The Scripps Institution of Oceanography is preparing to roll out hundreds of small, seafaring robotic explorers. If you're out for a swim and a robot tries to make friends with you, don't stand in the way of science!
The San Diego-based Scripps Institution recently got funding from the National Science Foundation to build and deploy legions of "autonomous underwater explorers," or AUEs. In the design given on the Scripps website, these devices look like small weather balloons with boom-box antennae rising from the top. The largest models would be about the size of a soccer ball.
The AUEs, according to Scripps researcher and project point-man Jules Jaffe, will be able to move and gather data independently, riding the ocean's subsurface currents. They'll be networked and capable of communicating with each other; they'll be sensitive to external conditions like temperature, pressure and salinity; and they'll be equipped with compressed-air canisters that they can use to regulate their own buoyancy.

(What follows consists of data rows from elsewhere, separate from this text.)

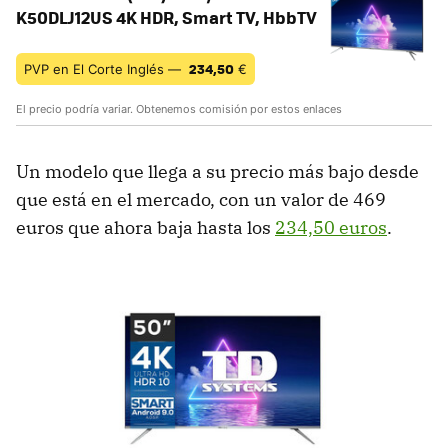
K50DLJ12US 4K HDR, Smart TV, HbbTV
234,50
PVP en El Corte Inglés —
€
El precio podría variar. Obtenemos comisión por estos enlaces
Un modelo que llega a su precio más bajo desde
que está en el mercado, con un valor de 469
euros que ahora baja hasta los
234,50 euros
.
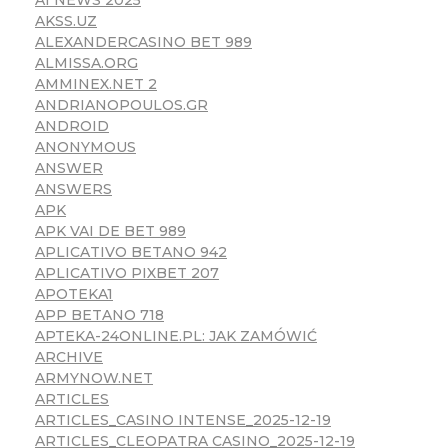
AKSS.UZ
ALEXANDERCASINO BET 989
ALMISSA.ORG
AMMINEX.NET 2
ANDRIANOPOULOS.GR
ANDROID
ANONYMOUS
ANSWER
ANSWERS
APK
APK VAI DE BET 989
APLICATIVO BETANO 942
APLICATIVO PIXBET 207
APOTEKA1
APP BETANO 718
APTEKA-24ONLINE.PL: JAK ZAMÓWIĆ
ARCHIVE
ARMYNOW.NET
ARTICLES
ARTICLES_CASINO INTENSE_2025-12-19
ARTICLES_CLEOPATRA CASINO_2025-12-19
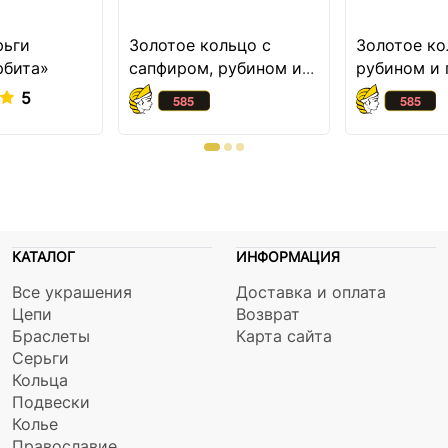
рьги
Золотое кольцо с
Золотое ко
рбита»
сапфиром, рубином и
рубином и
миксом камней
хрусталям
5
КАТАЛОГ
ИНФОРМАЦИЯ
Все украшения
Доставка и оплата
Цепи
Возврат
Браслеты
Карта сайта
Серьги
Кольца
Подвески
Колье
Православие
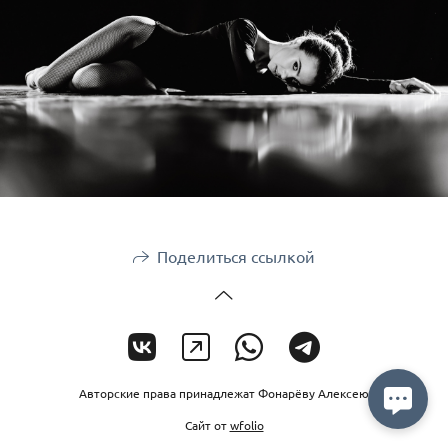
Поделиться ссылкой
Авторские права принадлежат Фонарёву Алексею
Сайт от
wfolio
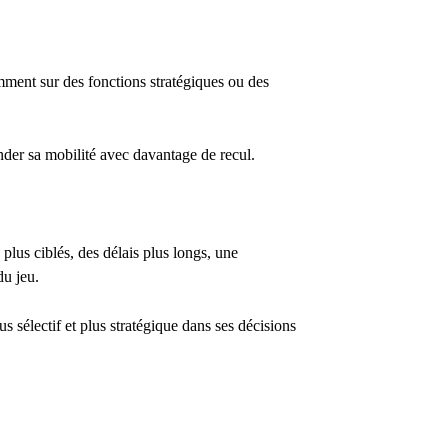
amment sur des fonctions stratégiques ou des
der sa mobilité avec davantage de recul.
plus ciblés, des délais plus longs, une
du jeu.
 sélectif et plus stratégique dans ses décisions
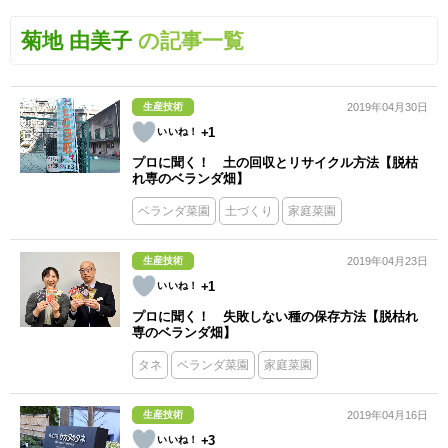
菊地 由美子
の記事一覧
生産技術
2019年04月30日
+1
プロに聞く！ 土の回収とリサイクル方法【脱枯
れ専のベランダ畑】
ベランダ菜園
土づくり
家庭菜園
生産技術
2019年04月23日
+1
プロに聞く！ 失敗しない種の保存方法【脱枯れ
専のベランダ畑】
タネ
ベランダ菜園
家庭菜園
生産技術
2019年04月16日
+3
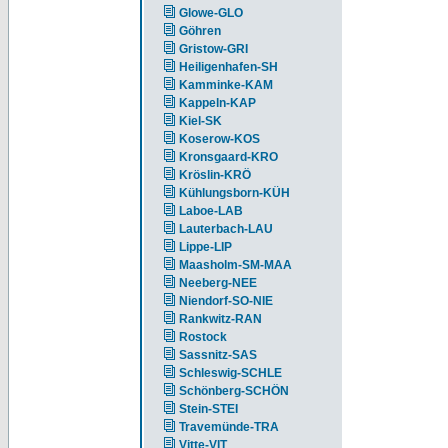
Glowe-GLO
Göhren
Gristow-GRI
Heiligenhafen-SH
Kamminke-KAM
Kappeln-KAP
Kiel-SK
Koserow-KOS
Kronsgaard-KRO
Kröslin-KRÖ
Kühlungsborn-KÜH
Laboe-LAB
Lauterbach-LAU
Lippe-LIP
Maasholm-SM-MAA
Neeberg-NEE
Niendorf-SO-NIE
Rankwitz-RAN
Rostock
Sassnitz-SAS
Schleswig-SCHLE
Schönberg-SCHÖN
Stein-STEI
Travemünde-TRA
Vitte-VIT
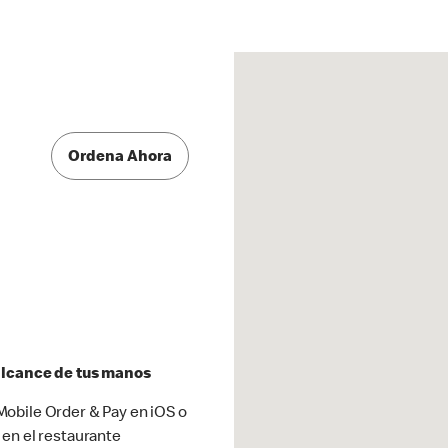
Ordena Ahora
 alcance de tus manos
obile Order & Pay en iOS o
 en el restaurante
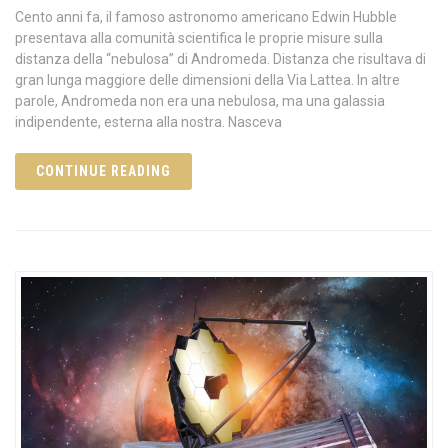
Cento anni fa, il famoso astronomo americano Edwin Hubble
presentava alla comunità scientifica le proprie misure sulla
distanza della “nebulosa” di Andromeda. Distanza che risultava di
gran lunga maggiore delle dimensioni della Via Lattea. In altre
parole, Andromeda non era una nebulosa, ma una galassia
indipendente, esterna alla nostra. Nasceva
CONTINUE READING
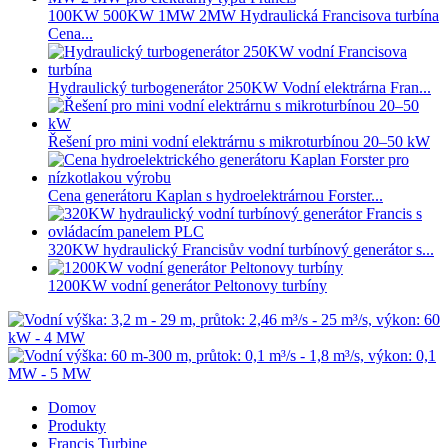
100KW 500KW 1MW 2MW Hydraulická Francisova turbína
Cena...
Hydraulický turbogenerátor 250KW Vodní elektrárna Fran...
Řešení pro mini vodní elektrárnu s mikroturbínou 20–50 kW
Cena generátoru Kaplan s hydroelektrárnou Forster...
320KW hydraulický Francisův vodní turbínový generátor s...
1200KW vodní generátor Peltonovy turbíny
Domov
Produkty
Francis Turbine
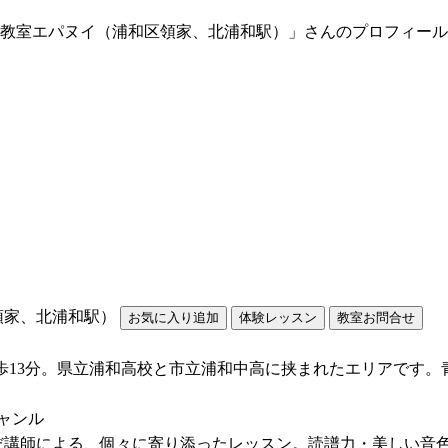
ノ教室エパヌイ（浦和区領家、北浦和駅）」さんのプロフィー
領家、北浦和駅）
徒歩13分。県立浦和高校と市立浦和中高に挟まれたエリアです
ジャンル
だ講師による、個々に寄り添ったレッスン。読譜力・美しい音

In a presentation given this past summer, Jaffe talked about how these robots could be used to track algae blooms, monitor the dispersal patterns of microscopic larvae, and locate certain submerged items, like the black box from a downed plane. The initial distribution would take place off the California coast, but Jaffe used the word "global" a few times in his remarks, and it's clear that his ambitions for the project have a wider scope than just one area of the east-equatorial Pacific.
Who's building the AUEs? While the Scripps team will be responsible for the first wave of robots, Jaffe sees a day when middle school or high school students will be able to build their own working versions from a kit in the classroom. These homemade AUEs would be fully functional, and once they were assembled, they'd be sent out into the field to gather data. The students could then track the progress of their own robots through the ocean.

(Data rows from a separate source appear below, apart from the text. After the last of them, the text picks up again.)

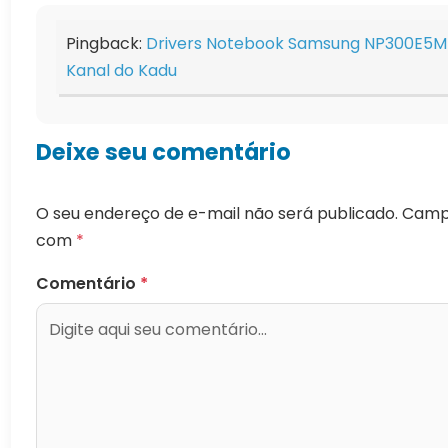
Pingback:
Drivers Notebook Samsung NP300E5M-
Kanal do Kadu
Deixe seu comentário
O seu endereço de e-mail não será publicado.
Campo
com
*
Comentário
*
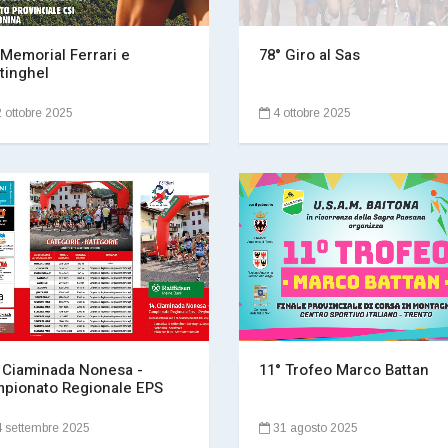
 Memorial Ferrari e
78° Giro al Sas
tinghel
 ottobre 2025
4 ottobre 2025
 Ciaminada Nonesa -
11° Trofeo Marco Battan
pionato Regionale EPS
 settembre 2025
31 agosto 2025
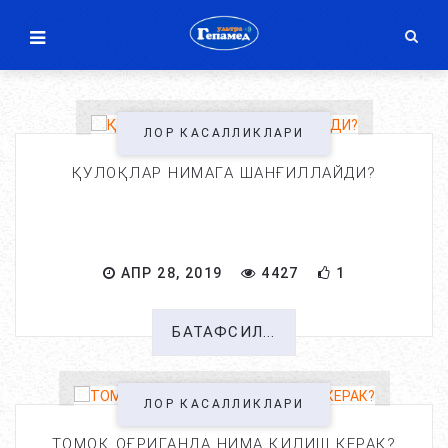
ЛОР КАСАЛЛИКЛАРИ
ҚУЛОҚЛАР НИМАГА ШАНҒИЛЛАЙДИ?
АПР 28, 2019
4427
1
БАТАФСИЛ...
ЛОР КАСАЛЛИКЛАРИ
ТОМОҚ ОҒРИГАНДА НИМА ҚИЛИШ КЕРАК?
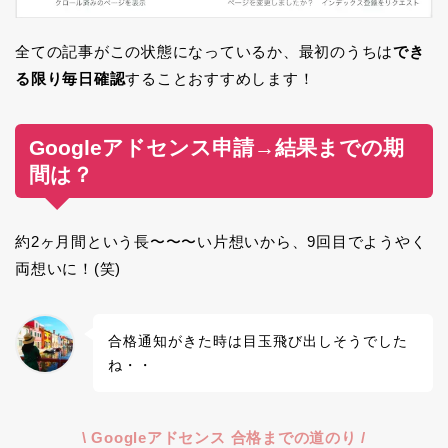
全ての記事がこの状態になっているか、最初のうちは
でき
る限り毎日確認
することおすすめします！
Googleアドセンス申請→結果までの期
間は？
約2ヶ月間という長〜〜〜い片想いから、9回目でようやく
両想いに！(笑)
合格通知がきた時は目玉飛び出しそうでした
ね・・
\ Googleアドセンス 合格までの道のり /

In the talk linked above, Jaffe also outlined his plan for rounding up the robots at the end of their missions:
We've gotta be pretty green, right? Because we don't want to be throwing stuff in the ocean. So my plan is, we offer [people] a hundred bucks for every one they get, and we're gonna give them the GPS coordinates. And we're gonna tell them, look, if you get these to me before I'm finished using them, I'm not gonna pay it. And I have a feeling you would get a lot of them back. I mean, it's a pretty good deal… I have a feeling, if you went out in a day, you'd probably make five hundred, a thousand bucks in a five-mile radius.